▸ **Assignment**:
Wherever the word "cookies" occurs in the listing below, copy that whole line.

▸ **Data to examine**:
- Opening Delimiter -

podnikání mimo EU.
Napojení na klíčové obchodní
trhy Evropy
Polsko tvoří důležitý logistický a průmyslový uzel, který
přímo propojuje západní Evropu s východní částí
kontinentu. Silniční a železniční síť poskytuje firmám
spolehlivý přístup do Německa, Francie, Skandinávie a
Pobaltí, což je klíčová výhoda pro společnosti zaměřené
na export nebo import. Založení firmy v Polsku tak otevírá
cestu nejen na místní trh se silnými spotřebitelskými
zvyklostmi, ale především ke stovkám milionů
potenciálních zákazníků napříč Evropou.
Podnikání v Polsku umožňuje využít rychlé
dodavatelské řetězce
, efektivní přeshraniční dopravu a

- Closing Delimiter -
- Opening Delimiter -

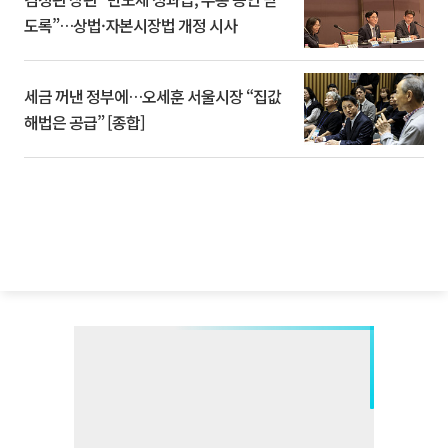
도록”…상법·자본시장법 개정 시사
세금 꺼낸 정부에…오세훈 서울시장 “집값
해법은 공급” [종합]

- Closing Delimiter -
- Opening Delimiter -

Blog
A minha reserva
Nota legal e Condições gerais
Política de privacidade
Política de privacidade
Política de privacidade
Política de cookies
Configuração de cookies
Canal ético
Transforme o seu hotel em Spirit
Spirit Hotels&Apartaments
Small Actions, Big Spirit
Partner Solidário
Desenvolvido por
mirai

- Closing Delimiter -

▸ **Response**:
Política de cookies
Configuração de cookies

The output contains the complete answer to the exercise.